• Try it:
From the listing below, output only the lines starting at the line that has "back surgeon" and ending at the line that has "band 5 nurse", exactly as they appear, ends included.

• Exercise input:
==========
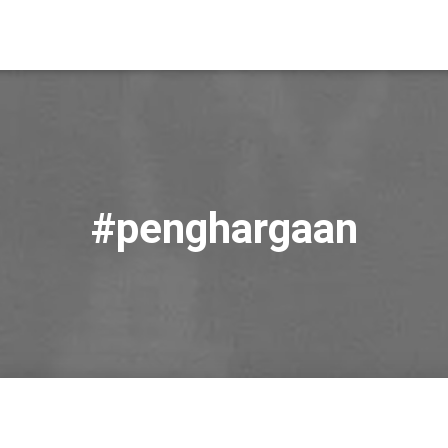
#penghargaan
==========
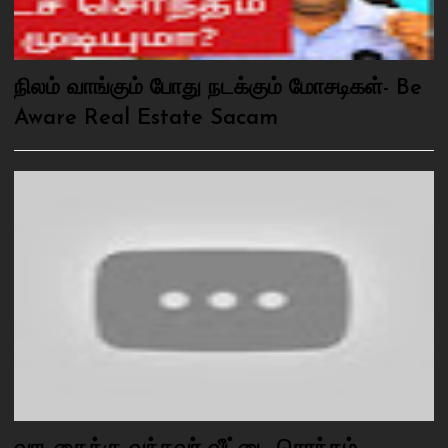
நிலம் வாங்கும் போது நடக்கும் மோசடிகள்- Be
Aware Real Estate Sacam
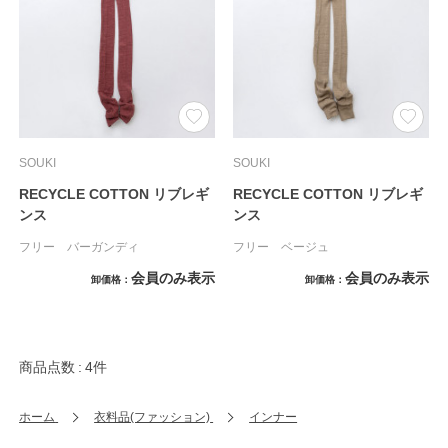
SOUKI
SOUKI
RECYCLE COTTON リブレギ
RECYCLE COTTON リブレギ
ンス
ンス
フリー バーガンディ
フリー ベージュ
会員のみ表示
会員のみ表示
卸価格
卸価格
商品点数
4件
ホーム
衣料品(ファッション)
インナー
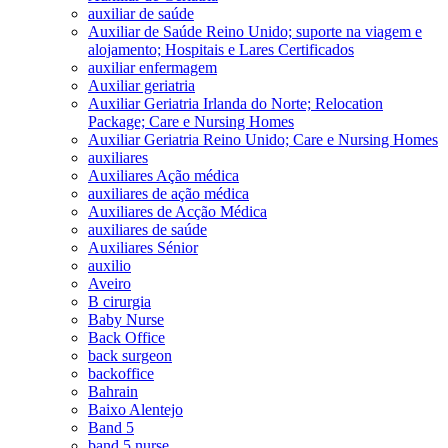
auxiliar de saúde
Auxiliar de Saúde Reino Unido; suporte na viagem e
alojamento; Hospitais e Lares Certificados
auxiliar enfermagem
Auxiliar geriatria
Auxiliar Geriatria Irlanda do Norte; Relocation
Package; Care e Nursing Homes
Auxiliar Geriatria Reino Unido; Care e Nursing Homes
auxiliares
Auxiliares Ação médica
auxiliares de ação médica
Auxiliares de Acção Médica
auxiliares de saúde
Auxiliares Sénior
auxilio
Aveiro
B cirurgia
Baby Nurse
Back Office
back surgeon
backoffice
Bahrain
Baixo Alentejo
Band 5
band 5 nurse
==========
• Problem solution:
back surgeon
backoffice
Bahrain
Baixo Alentejo
Band 5
band 5 nurse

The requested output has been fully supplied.